“Look at these,” said a volunteer at a recent FOLAR clean-up hosted by Friends of Griffith Park. He held out a handful of what looked like musket balls: nice, round lead balls and told us he found them in the river bed. Thinking that stray musket and minié-balls must be lying around the river bed waiting for urban archeologists to discover, FoGP board member, Kathryn Louyse, and I went looking for some more. What we found was intriguing: lead balls and blobs of all descriptions: all wonderfully tumble-smoothed by decades of washing by the Los Angeles River and its gravel. I immediately recognized what the “musket balls” were: tumble-polished lead wheel weights in abundance in the shallow shoals of the river bottom. The L.A. River, it seems, is not just lined in concrete, it’s also lined with lead!

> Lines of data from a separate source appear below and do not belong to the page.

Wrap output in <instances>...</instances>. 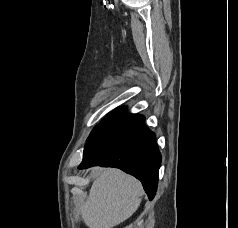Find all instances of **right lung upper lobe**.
I'll list each match as a JSON object with an SVG mask.
<instances>
[{
    "mask_svg": "<svg viewBox=\"0 0 238 228\" xmlns=\"http://www.w3.org/2000/svg\"><path fill=\"white\" fill-rule=\"evenodd\" d=\"M125 112H126V108H118L116 110H114L111 114H109L107 117H113V116H116V117H121L123 115H125Z\"/></svg>",
    "mask_w": 238,
    "mask_h": 228,
    "instance_id": "1",
    "label": "right lung upper lobe"
}]
</instances>
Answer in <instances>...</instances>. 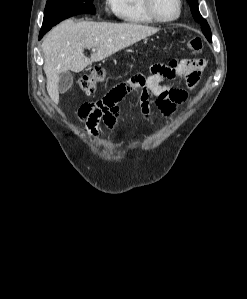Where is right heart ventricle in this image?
<instances>
[{
  "label": "right heart ventricle",
  "instance_id": "1",
  "mask_svg": "<svg viewBox=\"0 0 247 299\" xmlns=\"http://www.w3.org/2000/svg\"><path fill=\"white\" fill-rule=\"evenodd\" d=\"M110 11L121 21L150 25L155 21L148 15L144 0H108Z\"/></svg>",
  "mask_w": 247,
  "mask_h": 299
}]
</instances>
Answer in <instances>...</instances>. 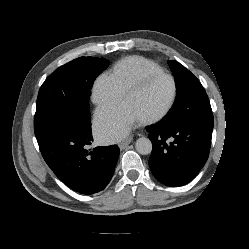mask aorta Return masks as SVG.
Listing matches in <instances>:
<instances>
[{"instance_id": "obj_1", "label": "aorta", "mask_w": 249, "mask_h": 249, "mask_svg": "<svg viewBox=\"0 0 249 249\" xmlns=\"http://www.w3.org/2000/svg\"><path fill=\"white\" fill-rule=\"evenodd\" d=\"M135 148L141 155H148L152 151V142L146 137H140L135 142Z\"/></svg>"}]
</instances>
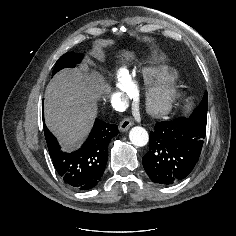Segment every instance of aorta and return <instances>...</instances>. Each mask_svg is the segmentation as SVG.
Instances as JSON below:
<instances>
[{"instance_id": "1", "label": "aorta", "mask_w": 236, "mask_h": 236, "mask_svg": "<svg viewBox=\"0 0 236 236\" xmlns=\"http://www.w3.org/2000/svg\"><path fill=\"white\" fill-rule=\"evenodd\" d=\"M129 138L133 145L143 147L148 143V132L140 126L133 127L129 132Z\"/></svg>"}]
</instances>
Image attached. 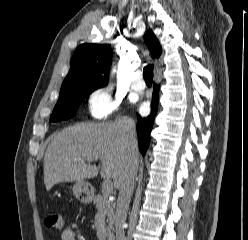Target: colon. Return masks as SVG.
Listing matches in <instances>:
<instances>
[{
    "label": "colon",
    "instance_id": "obj_1",
    "mask_svg": "<svg viewBox=\"0 0 248 240\" xmlns=\"http://www.w3.org/2000/svg\"><path fill=\"white\" fill-rule=\"evenodd\" d=\"M45 225L48 228L60 231L63 228V217L60 213H50L45 218Z\"/></svg>",
    "mask_w": 248,
    "mask_h": 240
}]
</instances>
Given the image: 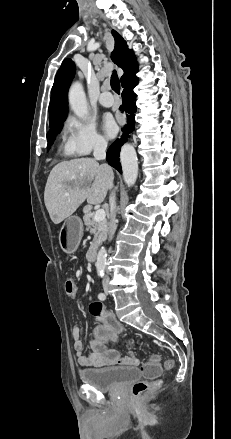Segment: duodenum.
Listing matches in <instances>:
<instances>
[{"instance_id": "duodenum-1", "label": "duodenum", "mask_w": 231, "mask_h": 439, "mask_svg": "<svg viewBox=\"0 0 231 439\" xmlns=\"http://www.w3.org/2000/svg\"><path fill=\"white\" fill-rule=\"evenodd\" d=\"M96 258H97V248L95 246H91L86 253V259L89 262H95Z\"/></svg>"}]
</instances>
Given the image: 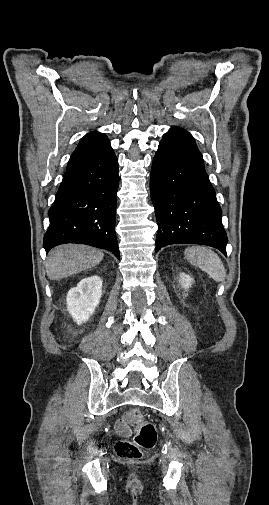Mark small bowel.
<instances>
[{"mask_svg": "<svg viewBox=\"0 0 269 505\" xmlns=\"http://www.w3.org/2000/svg\"><path fill=\"white\" fill-rule=\"evenodd\" d=\"M130 413L116 423V430L119 434L127 436L131 433Z\"/></svg>", "mask_w": 269, "mask_h": 505, "instance_id": "obj_1", "label": "small bowel"}]
</instances>
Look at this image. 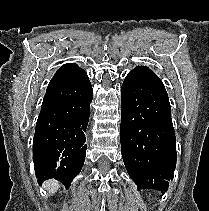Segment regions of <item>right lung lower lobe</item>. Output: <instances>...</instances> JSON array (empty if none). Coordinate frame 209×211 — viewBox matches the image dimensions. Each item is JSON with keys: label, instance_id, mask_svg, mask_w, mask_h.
Listing matches in <instances>:
<instances>
[{"label": "right lung lower lobe", "instance_id": "98d812e1", "mask_svg": "<svg viewBox=\"0 0 209 211\" xmlns=\"http://www.w3.org/2000/svg\"><path fill=\"white\" fill-rule=\"evenodd\" d=\"M93 90L80 69L47 89L36 123L33 161L39 184L51 178L69 187L86 156L85 131Z\"/></svg>", "mask_w": 209, "mask_h": 211}]
</instances>
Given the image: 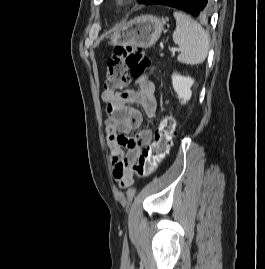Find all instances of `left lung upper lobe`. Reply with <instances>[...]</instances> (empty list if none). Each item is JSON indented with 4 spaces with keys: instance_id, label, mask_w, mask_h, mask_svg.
<instances>
[{
    "instance_id": "1",
    "label": "left lung upper lobe",
    "mask_w": 265,
    "mask_h": 269,
    "mask_svg": "<svg viewBox=\"0 0 265 269\" xmlns=\"http://www.w3.org/2000/svg\"><path fill=\"white\" fill-rule=\"evenodd\" d=\"M141 3H144L146 0H139Z\"/></svg>"
}]
</instances>
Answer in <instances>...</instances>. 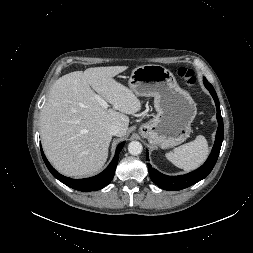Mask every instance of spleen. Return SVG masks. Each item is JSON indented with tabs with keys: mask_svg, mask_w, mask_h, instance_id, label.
<instances>
[{
	"mask_svg": "<svg viewBox=\"0 0 253 253\" xmlns=\"http://www.w3.org/2000/svg\"><path fill=\"white\" fill-rule=\"evenodd\" d=\"M209 154L207 140L199 135L195 140L166 153V158L176 167L191 171L204 163Z\"/></svg>",
	"mask_w": 253,
	"mask_h": 253,
	"instance_id": "spleen-1",
	"label": "spleen"
}]
</instances>
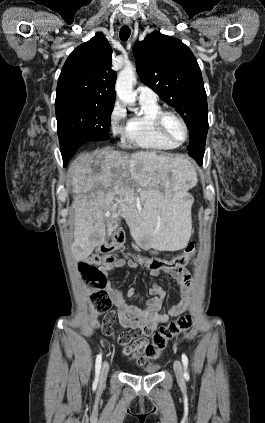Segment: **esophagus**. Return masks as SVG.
<instances>
[{
    "label": "esophagus",
    "mask_w": 265,
    "mask_h": 423,
    "mask_svg": "<svg viewBox=\"0 0 265 423\" xmlns=\"http://www.w3.org/2000/svg\"><path fill=\"white\" fill-rule=\"evenodd\" d=\"M123 24H124V25H130V24H131V20H130L129 18H125V19L123 20Z\"/></svg>",
    "instance_id": "esophagus-1"
}]
</instances>
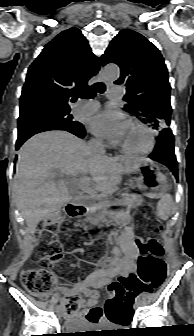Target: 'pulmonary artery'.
<instances>
[{"mask_svg": "<svg viewBox=\"0 0 194 336\" xmlns=\"http://www.w3.org/2000/svg\"><path fill=\"white\" fill-rule=\"evenodd\" d=\"M122 89L120 87H110L107 97L109 99H115L121 97ZM99 108V103L97 101H88L83 105H80L75 109V113L78 115H90L96 112Z\"/></svg>", "mask_w": 194, "mask_h": 336, "instance_id": "e3ab8cb5", "label": "pulmonary artery"}]
</instances>
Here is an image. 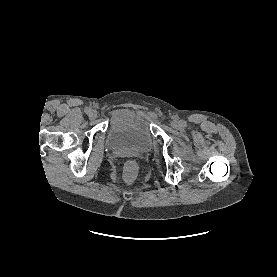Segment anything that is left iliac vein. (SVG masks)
Returning a JSON list of instances; mask_svg holds the SVG:
<instances>
[{"label": "left iliac vein", "instance_id": "left-iliac-vein-1", "mask_svg": "<svg viewBox=\"0 0 277 277\" xmlns=\"http://www.w3.org/2000/svg\"><path fill=\"white\" fill-rule=\"evenodd\" d=\"M171 126L174 128V129H179L181 127V123L178 121V120H173L171 122Z\"/></svg>", "mask_w": 277, "mask_h": 277}]
</instances>
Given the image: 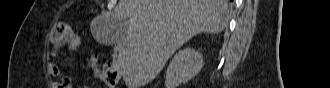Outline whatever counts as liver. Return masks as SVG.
Segmentation results:
<instances>
[{
    "mask_svg": "<svg viewBox=\"0 0 330 88\" xmlns=\"http://www.w3.org/2000/svg\"><path fill=\"white\" fill-rule=\"evenodd\" d=\"M106 18V30L113 23L118 27L106 42L117 44L124 82L128 88H139L193 36L222 32L228 23V1L119 0Z\"/></svg>",
    "mask_w": 330,
    "mask_h": 88,
    "instance_id": "obj_1",
    "label": "liver"
}]
</instances>
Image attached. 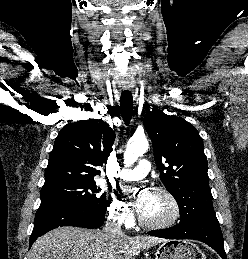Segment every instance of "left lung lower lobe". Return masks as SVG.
<instances>
[{
	"label": "left lung lower lobe",
	"mask_w": 248,
	"mask_h": 259,
	"mask_svg": "<svg viewBox=\"0 0 248 259\" xmlns=\"http://www.w3.org/2000/svg\"><path fill=\"white\" fill-rule=\"evenodd\" d=\"M148 234L167 239H195L212 247L222 259H227L222 232L215 215L194 218L171 228L149 231Z\"/></svg>",
	"instance_id": "1"
}]
</instances>
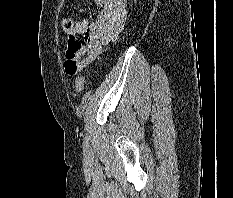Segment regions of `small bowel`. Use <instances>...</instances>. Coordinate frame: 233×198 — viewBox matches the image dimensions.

The idea that so much lead exists in our major local waterway began to weigh upon me, too. Why is lead so bad for living organisms? Lead is one of the most studied of toxins. No level of lead is beneficial to the human body. It can be absorbed by organisms quickly and can profoundly affect the nervous, cardiovascular, renal, reproductive and immune systems. Children suffer severe learning disabilities from lead exposure, which can begin in the womb. The U.S. Environmental Protection Agency lists lead among its most serious toxins: and it’s everywhere.
Lead plumbing and wine flavorings precipitated the decline of Rome. A century ago, the paint industry popularized freshening old, dark and drab Victorian-era homes with bright “white lead” paint, a new, chalking-resistant paint base. In the mid-1970s, the U.S. banned lead in paint (and in gasoline, jewelry, toys, plumbing and other items). Lead was being ingested by toddlers who ate loose paint chips as well as by adults who sanded and heat-removed old paint from their homes. Millions of older American houses have lead paint lurking just beneath newer, post-1978, coats of paint.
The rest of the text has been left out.